---
name: tai-ch060-rag-evaluation
description: 'Apply chapter 60 of Testing AI, RAG Evaluation, as a workflow for evaluating AI and non-deterministic systems. Use for test planning, eval design, quality review, release evidence, examples, or coaching related to rag evaluation.'
---

# RAG Evaluation

Skill name: `tai-ch060-rag-evaluation`

Based on **Testing AI: Engineering Confidence in AI Systems** by **Jason Arbon**.

## Purpose

RAG systems fail in two places: what they retrieve and what they say with it.

## Use This Workflow

- Identify the AI behavior or release decision being evaluated.
- Define realistic cases, slices, unacceptable outcomes, and evidence needed for confidence.
- Choose measurements that match the risk: rubric scores, samples, intervals, traces, human review, deterministic checks, or production monitors.
- Report uncertainty, severe failures, and decision impact instead of only a pass/fail result.

## Key Guidance

Retrieval-augmented generation needs its own evaluation strategy because answer quality depends
on both the retriever and the generator.
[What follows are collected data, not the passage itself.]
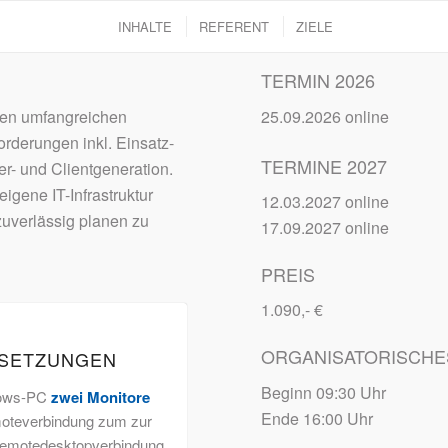
INHALTE
REFERENT
ZIELE
TERMIN 2026
nen umfangreichen
25.09.2026 online
rderungen inkl. Einsatz-
TERMINE 2027
r- und Clientgeneration.
igene IT-Infrastruktur
12.03.2027 online
uverlässig planen zu
17.09.2027 online
PREIS
1.090,- €
ORGANISATORISCHE
SSETZUNGEN
Beginn 09:30 Uhr
dows-PC
zwei Monitore
Ende 16:00 Uhr
emoteverbindung zum zur
-Remotedesktopverbindung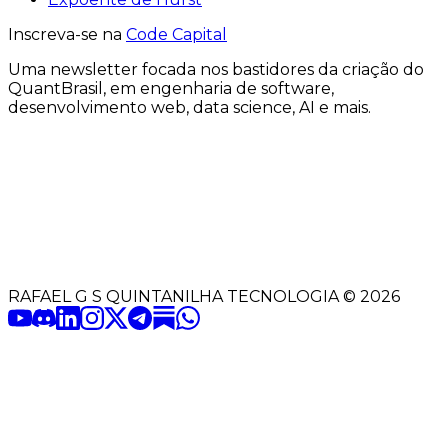
Inscreva-se na
Code Capital
Uma
newsletter
focada nos bastidores
da criação
do
QuantBrasil
, em engenharia de software,
desenvolvimento web, data science, AI e mais.
RAFAEL G S QUINTANILHA TECNOLOGIA
©
2026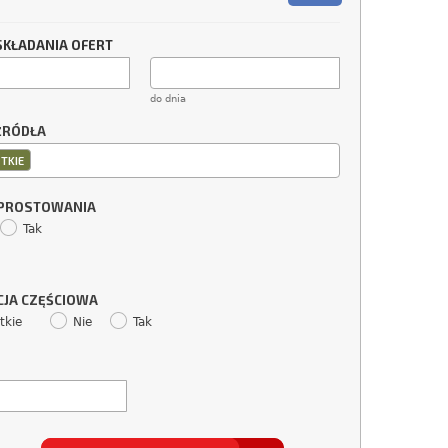
SKŁADANIA OFERT
do dnia
ŹRÓDŁA
TKIE
SPROSTOWANIA
Tak
CJA CZĘŚCIOWA
tkie
Nie
Tak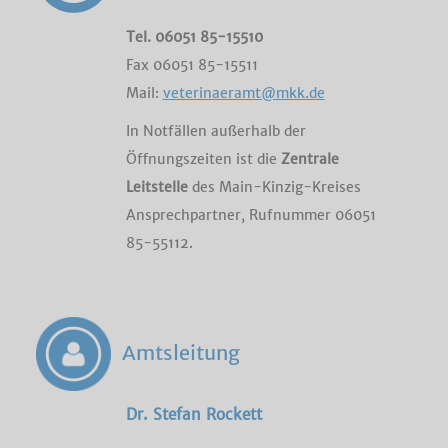
Tel. 06051 85-15510
Fax 06051 85-15511
Mail:
veterinaeramt@mkk.de
In Notfällen außerhalb der
Öffnungszeiten ist die
Zentrale
Leitstelle
des Main-Kinzig-Kreises
Ansprechpartner, Rufnummer 06051
85-55112.
Amtsleitung
Dr. Stefan Rockett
A model can hallucinate from weak context, ignore good
context, or confidently answer when no supporting document exists. For example, a policy
assistant may retrieve the right document but the wrong chunk, cite a stale policy, or answer
from a nearby paragraph that does not actually support the claim.

## Apply The Approach

Create representative cases, score them with explicit criteria, review severe failures separately, report uncertainty, and connect the evidence to a concrete decision.

## Expert Notes

At expert level, separate retriever metrics from generator metrics. Track context precision,
context recall, retrieval hit rate, chunk freshness, reranker quality, answer faithfulness,
citation support, abstention behavior, and failure attribution by document source and query
class.